Le fameux paquet fiscal est considéré comme la mesure symbolique de la présidence Sarkozy. Dès son origine, les partis de gauche ont été vent debout contre elle, dénonçant le côté injuste de la mesure, mais aussi son inefficacité et son coût pour les finances publiques.

Mais depuis, la crise est passée par là, donnant un nouvel écho aux critiques. Surtout, l'opposition est dèsormais rejointe par des députés de droite qui réclament a minima un aménagement temporaire des mesures fiscales décriées. Il faut évidemment voir dans cette volte-face l'effet de la grogne sociale qui menace.

Malgrè cela, le pouvoir reste sourd et maintient sa politique, englué qu'il est dans une posture rigide et idéologique.

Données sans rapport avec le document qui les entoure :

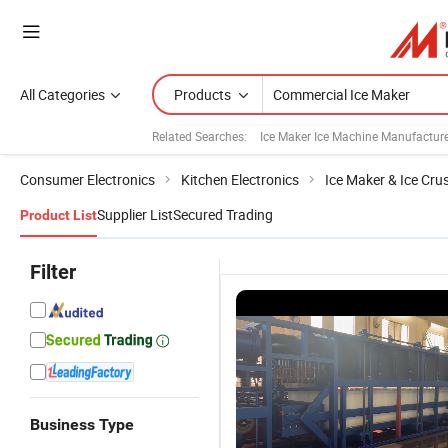
All Categories
Products
Related Searches:
Ice Maker Ice Machine Manufactur
Consumer Electronics
Kitchen Electronics
Ice Maker & Ice Cru
Supplier List
Secured Trading
Product List
Filter
Business Type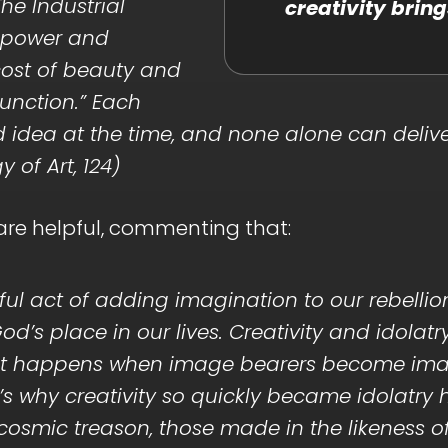
he Industrial
creativity bring
d power and
 cost of beauty and
function.” Each
 idea at the time, and none alone can delive
of Art, 124)
 are helpful, commenting that:
deful act of adding imagination to our rebellio
od’s place in our lives. Creativity and idol
what happens when image bearers become im
t’s why creativity so quickly became idolatr
f cosmic treason, those made in the likeness 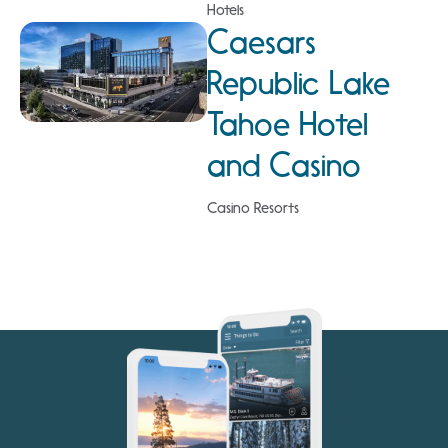
Hotels
Caesars
Republic Lake
Tahoe Hotel
and Casino
Casino Resorts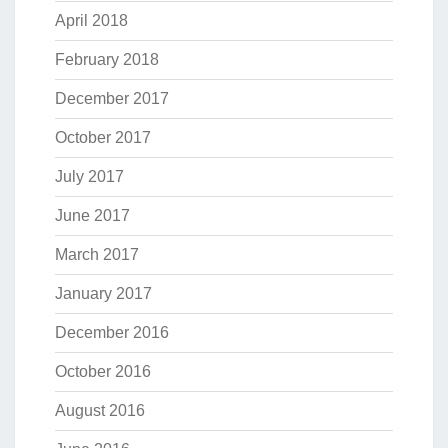
April 2018
February 2018
December 2017
October 2017
July 2017
June 2017
March 2017
January 2017
December 2016
October 2016
August 2016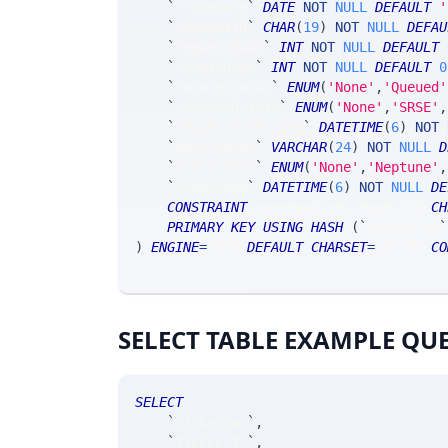
`
tradeDate
`
DATE
NOT
NULL
DEFAULT
'
`
requestID
`
CHAR
(
19
)
NOT
NULL
DEFAU
`
requestQuan
`
INT
NOT
NULL
DEFAULT
`
locateQuan
`
INT
NOT
NULL
DEFAULT
0
`
locateStatus
`
ENUM
(
'None'
,
'Queued'
`
requestOrigin
`
ENUM
(
'None'
,
'SRSE'
,
`
requestTimestamp
`
DATETIME
(
6
)
NOT
`
modifiedBy
`
VARCHAR
(
24
)
NOT
NULL
D
`
modifiedIn
`
ENUM
(
'None'
,
'Neptune'
,
`
timestamp
`
DATETIME
(
6
)
NOT
NULL
DE
CONSTRAINT
 nonnegative_requestID 
CH
PRIMARY
KEY
USING
HASH
(
`
ticker_tk
`
)
ENGINE
=
SRSE 
DEFAULT
CHARSET
=
LATIN1 
CO
SELECT TABLE EXAMPLE QU
SELECT
`
ticker_at
`
,
`
ticker_ts
`
,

Le paquet fiscal, c'est avant tout deux mesures. La première consiste à fixer un plafond de 50 % maximum des revenus imposables, pour les personnes très riches. A l'heure où une grande partie de la population connaît des heures difficiles, demander à ceux qui vivent dans l'opulence, et qui parfois sont aussi responsables de la crise, de participer à l'effort national, me paraît justifié.

Certes, le nombre de personnes concernées est minime (on parle de 14 000 personnes), mais en politique le symbole est important. De plus, les arguments qui ont servis à justifier ce cadeau fiscal sont sujets à caution. Cela n'a pas fait revenir les éxilés fiscaux, et on constate qu'il y a de nombreux riches étrangers qui s'installent en France, attirés par le cadre de vie, et la qualité de nos services publics. En outre, il est bon de rappeler que durant les années 70, les gros revenus étaient taxés jusqu'à 70 %, et pourtant, ce furent des années de croissance exceptionnelles. L'argument du frein au développement est donc caduque.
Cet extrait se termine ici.